La Banque mondiale prévient que des taux plus élevés risquent de provoquer une récession mondiale


La Banque mondiale a averti que les principales banques centrales risquaient d’envoyer l’économie mondiale dans une récession « dévastatrice » l’année prochaine si les décideurs augmentaient trop les taux d’intérêt au cours des mois à venir et mettaient les marchés financiers à rude épreuve.

L’organisation basée à Washington a appelé les autorités monétaires des grandes économies à coordonner leurs actions pour réduire le montant global du resserrement.

Les banques centrales, dirigées par la Réserve fédérale américaine, se sont lancées dans une série de hausses de taux agressives au cours de 2022 dans le but de maîtriser l’inflation qui est à ou proche du double des chiffres dans plusieurs économies avancées pour la première fois depuis des décennies .

Les prix de l’énergie et des denrées alimentaires ont bondi après l’invasion de l’Ukraine par la Russie fin février, déclenchant une crise du coût de la vie.

Pour éviter de laisser l’inflation se déchaîner, la Banque mondiale a exhorté les gouvernements à fournir une aide ciblée aux ménages vulnérables au lieu de s’appuyer sur une politique monétaire plus stricte.

Le président de la Banque mondiale, David Malpass, a déclaré que l’élan de l’économie mondiale s’effondrait et que de plus en plus de pays tombaient déjà en récession. « Ma profonde inquiétude est que ces tendances persistent, avec des conséquences durables qui sont dévastatrices pour les populations des marchés émergents et des économies en développement », a-t-il ajouté.
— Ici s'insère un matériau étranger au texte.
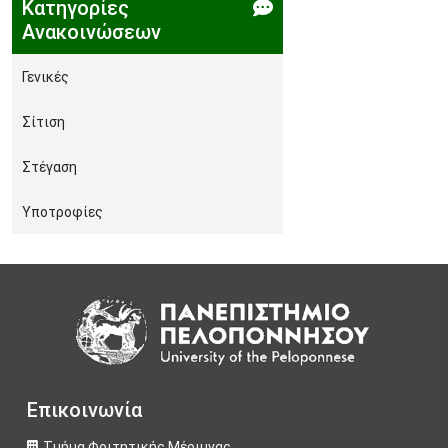
Κατηγορίες
Ανακοινώσεων
Γενικές
Σίτιση
Στέγαση
Υποτροφίες
Image
Επικοινωνία
Τμήμα Φοιτητικής Μέριμνας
Il a appelé à davantage d’actions pour stimuler la production afin d’atténuer la pression inflationniste, plutôt que de se concentrer uniquement sur la réduction des dépenses. Un accroissement des investissements permettrait, a-t-il dit, « d’améliorer la productivité et l’allocation du capital, qui sont essentielles à la croissance et à la réduction de la pauvreté ».

La Banque mondiale n’a pas produit de nouvelles prévisions pour l’économie mondiale, mais a noté que les perspectives pour 2023 avaient baissé, les pays riches comme les pays pauvres ayant réagi à la forte inflation cette année en cherchant à limiter les dépenses.

« Les banques centrales du monde entier ont augmenté leurs taux d’intérêt cette année avec un degré de synchronicité jamais vu au cours des cinq dernières décennies – une tendance qui devrait se poursuivre jusqu’à l’année prochaine », a déclaré la Banque mondiale.

Les avertissements précèdent les votes politiques cruciaux à la Fed et à la Banque d’Angleterre la semaine prochaine. La banque centrale américaine devrait relever ses taux de 75 points de base pour la troisième réunion consécutive jeudi, tandis que les coûts d’emprunt britanniques devraient augmenter de 50 points de base.

Les hausses attendues des taux d’intérêt mondiaux pèseraient sur l’inflation, mais pas suffisamment pour atteindre les objectifs des banques centrales, qui se situent généralement autour de 2%, a averti la Banque mondiale. L’inflation mondiale de base, hors énergie, devrait encore se maintenir à un taux de 5% l’année prochaine, soit le double du taux d’avant la pandémie de coronavirus.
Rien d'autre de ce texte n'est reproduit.